SCHELLENBERG: Yes, these were the excuses that Kaltenbrunner suggested.

SIR DAVID MAXWELL-FYFE: Now, I want you to try and remember as well as you can about these prisoners. Does any number remain in your mind? Can you remember any number of prisoners that they were discussing or how these explanations arose? About how many?

SCHELLENBERG: I remember only that the number "50" was mentioned over and over again, but what the actual details were I cannot say because I just caught fragments of the conversation. I could not follow the whole conversation.

SIR DAVID MAXWELL-FYFE: But the number "50" remains in your mind?

SCHELLENBERG: Yes, I heard "50."

SIR DAVID MAXWELL-FYFE: Can you remember anything of the place or the camp in which these people had been, who were said to have been shot?

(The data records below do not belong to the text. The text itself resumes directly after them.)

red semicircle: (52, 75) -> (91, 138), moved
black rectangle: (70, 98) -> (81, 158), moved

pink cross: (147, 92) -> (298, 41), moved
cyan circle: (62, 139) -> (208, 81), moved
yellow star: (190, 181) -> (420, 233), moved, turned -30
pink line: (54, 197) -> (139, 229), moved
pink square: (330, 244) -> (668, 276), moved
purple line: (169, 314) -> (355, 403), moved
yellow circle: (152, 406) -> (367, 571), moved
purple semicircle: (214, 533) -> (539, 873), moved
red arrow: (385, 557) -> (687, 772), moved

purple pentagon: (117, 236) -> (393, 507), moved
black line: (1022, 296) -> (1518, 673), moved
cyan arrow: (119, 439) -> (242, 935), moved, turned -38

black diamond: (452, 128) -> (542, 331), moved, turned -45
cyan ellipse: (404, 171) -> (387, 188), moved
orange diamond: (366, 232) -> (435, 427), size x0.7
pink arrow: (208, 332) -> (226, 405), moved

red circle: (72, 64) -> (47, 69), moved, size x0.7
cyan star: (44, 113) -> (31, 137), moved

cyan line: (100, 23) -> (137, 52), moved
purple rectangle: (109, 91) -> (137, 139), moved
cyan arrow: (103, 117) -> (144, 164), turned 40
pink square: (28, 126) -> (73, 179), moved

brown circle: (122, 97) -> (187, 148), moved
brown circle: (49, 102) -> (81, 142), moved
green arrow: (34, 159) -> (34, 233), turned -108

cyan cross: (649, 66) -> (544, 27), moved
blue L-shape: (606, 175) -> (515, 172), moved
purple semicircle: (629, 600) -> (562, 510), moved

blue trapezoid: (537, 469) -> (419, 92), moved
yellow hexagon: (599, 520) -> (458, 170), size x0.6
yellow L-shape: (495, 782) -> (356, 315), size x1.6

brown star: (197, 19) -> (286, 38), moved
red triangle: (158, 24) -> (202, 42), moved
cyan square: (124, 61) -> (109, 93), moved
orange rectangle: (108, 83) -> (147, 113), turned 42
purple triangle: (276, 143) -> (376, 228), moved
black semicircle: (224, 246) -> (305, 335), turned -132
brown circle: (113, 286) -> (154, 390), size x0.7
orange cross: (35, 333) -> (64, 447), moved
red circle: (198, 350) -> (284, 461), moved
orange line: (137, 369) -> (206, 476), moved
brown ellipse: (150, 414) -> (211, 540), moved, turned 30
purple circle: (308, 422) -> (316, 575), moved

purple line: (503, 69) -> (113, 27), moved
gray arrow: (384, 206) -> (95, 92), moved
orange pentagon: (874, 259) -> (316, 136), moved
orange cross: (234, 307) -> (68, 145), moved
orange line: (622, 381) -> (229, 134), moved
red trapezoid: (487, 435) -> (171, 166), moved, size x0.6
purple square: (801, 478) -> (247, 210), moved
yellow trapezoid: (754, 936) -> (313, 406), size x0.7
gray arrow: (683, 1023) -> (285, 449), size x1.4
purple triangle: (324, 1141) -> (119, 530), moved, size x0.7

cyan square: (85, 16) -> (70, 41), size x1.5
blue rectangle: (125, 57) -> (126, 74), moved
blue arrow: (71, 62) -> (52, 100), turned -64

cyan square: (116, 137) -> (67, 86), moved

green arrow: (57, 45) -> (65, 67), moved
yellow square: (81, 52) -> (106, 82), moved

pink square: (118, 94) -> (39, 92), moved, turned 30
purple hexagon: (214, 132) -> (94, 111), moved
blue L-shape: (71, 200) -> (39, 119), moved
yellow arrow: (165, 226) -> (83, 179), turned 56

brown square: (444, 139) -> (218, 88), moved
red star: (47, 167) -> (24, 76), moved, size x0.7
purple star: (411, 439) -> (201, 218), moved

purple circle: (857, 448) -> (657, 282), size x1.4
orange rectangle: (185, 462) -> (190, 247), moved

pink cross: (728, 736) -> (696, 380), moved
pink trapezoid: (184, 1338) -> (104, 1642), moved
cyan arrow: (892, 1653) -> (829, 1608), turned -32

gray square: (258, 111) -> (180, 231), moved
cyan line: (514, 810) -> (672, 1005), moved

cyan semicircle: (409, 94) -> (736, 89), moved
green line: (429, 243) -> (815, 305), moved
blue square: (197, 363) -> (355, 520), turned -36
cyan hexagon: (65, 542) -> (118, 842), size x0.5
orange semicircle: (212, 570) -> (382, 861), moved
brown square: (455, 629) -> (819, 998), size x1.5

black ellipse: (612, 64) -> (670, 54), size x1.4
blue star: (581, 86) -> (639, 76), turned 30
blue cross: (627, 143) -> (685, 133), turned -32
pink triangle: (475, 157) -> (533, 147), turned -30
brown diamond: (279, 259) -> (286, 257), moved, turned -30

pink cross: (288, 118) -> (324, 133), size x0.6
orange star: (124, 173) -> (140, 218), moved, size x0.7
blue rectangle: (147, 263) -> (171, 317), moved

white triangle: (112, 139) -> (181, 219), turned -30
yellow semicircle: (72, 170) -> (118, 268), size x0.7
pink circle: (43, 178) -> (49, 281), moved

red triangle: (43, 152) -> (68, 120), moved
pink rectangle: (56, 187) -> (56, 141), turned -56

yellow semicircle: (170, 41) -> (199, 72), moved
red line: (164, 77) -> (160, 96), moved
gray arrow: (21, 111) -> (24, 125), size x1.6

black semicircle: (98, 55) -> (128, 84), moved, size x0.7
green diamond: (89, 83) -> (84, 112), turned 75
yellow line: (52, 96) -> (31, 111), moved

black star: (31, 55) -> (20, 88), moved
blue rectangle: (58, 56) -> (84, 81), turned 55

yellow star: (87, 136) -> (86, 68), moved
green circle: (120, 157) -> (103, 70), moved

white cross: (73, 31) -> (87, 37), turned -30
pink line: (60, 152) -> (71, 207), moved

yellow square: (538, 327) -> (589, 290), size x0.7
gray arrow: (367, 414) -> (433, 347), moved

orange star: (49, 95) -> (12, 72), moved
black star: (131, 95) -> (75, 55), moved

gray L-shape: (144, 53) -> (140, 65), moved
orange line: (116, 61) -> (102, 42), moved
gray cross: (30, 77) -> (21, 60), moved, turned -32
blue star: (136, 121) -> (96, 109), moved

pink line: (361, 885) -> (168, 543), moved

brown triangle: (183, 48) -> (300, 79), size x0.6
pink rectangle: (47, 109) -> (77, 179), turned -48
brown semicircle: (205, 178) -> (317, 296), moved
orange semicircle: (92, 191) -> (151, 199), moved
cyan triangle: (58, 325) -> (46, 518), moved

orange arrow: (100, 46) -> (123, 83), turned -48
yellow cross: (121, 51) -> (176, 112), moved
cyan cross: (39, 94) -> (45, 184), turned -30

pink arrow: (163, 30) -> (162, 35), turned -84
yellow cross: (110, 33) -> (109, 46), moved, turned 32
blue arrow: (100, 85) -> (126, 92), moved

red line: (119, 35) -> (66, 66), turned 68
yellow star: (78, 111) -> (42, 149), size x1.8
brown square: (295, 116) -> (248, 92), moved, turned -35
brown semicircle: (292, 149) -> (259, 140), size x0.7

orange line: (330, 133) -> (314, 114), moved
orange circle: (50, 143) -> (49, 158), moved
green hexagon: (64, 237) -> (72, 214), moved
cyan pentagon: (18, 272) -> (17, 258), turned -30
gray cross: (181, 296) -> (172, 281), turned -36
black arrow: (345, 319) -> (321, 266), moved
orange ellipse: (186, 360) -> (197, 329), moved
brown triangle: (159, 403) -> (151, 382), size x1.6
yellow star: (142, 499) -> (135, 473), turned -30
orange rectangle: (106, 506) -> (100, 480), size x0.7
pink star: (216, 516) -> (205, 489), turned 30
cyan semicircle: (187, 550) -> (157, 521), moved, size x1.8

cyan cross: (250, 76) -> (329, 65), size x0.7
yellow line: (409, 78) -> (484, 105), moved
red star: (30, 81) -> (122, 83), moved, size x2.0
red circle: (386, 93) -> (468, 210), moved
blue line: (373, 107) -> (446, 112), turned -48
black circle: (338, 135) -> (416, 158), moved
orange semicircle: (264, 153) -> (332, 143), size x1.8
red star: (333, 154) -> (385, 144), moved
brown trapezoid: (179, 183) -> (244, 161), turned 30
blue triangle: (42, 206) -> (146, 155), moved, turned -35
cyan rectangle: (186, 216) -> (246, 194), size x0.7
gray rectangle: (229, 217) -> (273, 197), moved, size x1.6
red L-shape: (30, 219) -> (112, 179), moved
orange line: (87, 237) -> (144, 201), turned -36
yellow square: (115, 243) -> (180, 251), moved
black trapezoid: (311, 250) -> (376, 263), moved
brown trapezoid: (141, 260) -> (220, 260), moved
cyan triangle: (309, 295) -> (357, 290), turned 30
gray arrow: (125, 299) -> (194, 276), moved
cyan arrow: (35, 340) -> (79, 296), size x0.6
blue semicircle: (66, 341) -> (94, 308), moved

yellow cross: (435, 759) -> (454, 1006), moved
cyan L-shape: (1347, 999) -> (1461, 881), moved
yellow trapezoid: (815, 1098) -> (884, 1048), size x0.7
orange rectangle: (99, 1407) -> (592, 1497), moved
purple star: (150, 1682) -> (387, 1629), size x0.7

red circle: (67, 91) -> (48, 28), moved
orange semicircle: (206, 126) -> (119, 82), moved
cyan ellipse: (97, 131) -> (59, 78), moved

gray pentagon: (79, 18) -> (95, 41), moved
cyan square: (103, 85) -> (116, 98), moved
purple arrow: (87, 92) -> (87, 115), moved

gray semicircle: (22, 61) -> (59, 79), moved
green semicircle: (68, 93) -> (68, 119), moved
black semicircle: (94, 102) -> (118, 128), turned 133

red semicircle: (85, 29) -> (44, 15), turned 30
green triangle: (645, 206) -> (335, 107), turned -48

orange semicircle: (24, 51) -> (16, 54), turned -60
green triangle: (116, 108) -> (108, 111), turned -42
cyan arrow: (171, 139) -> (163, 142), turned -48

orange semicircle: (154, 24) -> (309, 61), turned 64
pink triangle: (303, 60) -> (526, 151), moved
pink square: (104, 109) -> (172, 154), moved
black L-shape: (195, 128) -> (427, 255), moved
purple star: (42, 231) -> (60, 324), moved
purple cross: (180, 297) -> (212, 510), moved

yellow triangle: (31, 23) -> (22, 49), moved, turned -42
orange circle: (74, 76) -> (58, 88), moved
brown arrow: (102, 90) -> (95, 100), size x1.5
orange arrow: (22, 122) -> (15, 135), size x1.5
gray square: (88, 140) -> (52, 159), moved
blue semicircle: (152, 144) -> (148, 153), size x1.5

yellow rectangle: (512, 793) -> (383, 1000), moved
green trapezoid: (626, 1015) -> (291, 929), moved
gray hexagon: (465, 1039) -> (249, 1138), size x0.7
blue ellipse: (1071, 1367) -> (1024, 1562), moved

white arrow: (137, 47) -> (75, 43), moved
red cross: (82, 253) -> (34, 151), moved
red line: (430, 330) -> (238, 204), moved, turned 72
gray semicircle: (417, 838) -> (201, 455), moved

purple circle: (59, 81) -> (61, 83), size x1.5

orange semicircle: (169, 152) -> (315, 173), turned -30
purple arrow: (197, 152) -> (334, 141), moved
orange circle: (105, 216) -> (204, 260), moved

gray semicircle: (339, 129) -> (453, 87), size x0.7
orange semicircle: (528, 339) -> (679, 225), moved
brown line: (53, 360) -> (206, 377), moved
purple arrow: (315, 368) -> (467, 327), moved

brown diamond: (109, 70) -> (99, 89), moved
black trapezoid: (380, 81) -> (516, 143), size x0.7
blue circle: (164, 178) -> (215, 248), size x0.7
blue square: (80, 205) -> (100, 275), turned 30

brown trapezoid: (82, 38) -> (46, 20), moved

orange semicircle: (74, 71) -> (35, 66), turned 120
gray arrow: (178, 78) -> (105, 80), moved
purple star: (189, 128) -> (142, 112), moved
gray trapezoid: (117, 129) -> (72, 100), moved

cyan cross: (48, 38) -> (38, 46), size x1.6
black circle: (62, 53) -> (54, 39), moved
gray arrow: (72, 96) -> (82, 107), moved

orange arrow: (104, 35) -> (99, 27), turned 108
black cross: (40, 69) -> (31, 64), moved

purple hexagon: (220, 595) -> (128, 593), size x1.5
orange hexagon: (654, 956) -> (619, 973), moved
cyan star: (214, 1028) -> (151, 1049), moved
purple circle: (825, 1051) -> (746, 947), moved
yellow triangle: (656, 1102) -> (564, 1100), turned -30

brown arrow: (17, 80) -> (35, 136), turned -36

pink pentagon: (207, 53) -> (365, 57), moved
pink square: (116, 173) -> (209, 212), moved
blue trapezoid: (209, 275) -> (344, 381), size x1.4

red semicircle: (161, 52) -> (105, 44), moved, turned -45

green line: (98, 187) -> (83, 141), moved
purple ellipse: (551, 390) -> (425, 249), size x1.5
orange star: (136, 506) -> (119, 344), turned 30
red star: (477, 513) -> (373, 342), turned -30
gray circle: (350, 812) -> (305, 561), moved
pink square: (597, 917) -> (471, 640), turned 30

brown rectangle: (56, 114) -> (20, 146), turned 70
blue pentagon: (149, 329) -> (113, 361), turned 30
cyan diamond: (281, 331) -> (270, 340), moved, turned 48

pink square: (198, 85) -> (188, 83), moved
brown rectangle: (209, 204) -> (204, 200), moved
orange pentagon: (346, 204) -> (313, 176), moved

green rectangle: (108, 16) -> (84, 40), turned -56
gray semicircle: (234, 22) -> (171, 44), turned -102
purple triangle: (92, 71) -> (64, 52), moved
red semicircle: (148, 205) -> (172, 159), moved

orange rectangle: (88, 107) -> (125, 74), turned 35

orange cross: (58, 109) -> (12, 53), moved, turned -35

SCHELLENBERG: I cannot tell you under oath. There is a possibility that I might add something I heard afterwards. I believe it was Breslau, but I cannot say it exactly, as a fact.

SIR DAVID MAXWELL-FYFE: And can you remember anything of what service the people belonged to? Were they Air Force or Army? Have you any recollection on that point?

SCHELLENBERG: I believe they were all officers.



SIR DAVID MAXWELL-FYFE: But you cannot remember what service?

SCHELLENBERG: No, that I cannot tell you.

SIR DAVID MAXWELL-FYFE: I am very grateful to the Tribunal for letting me ask these questions.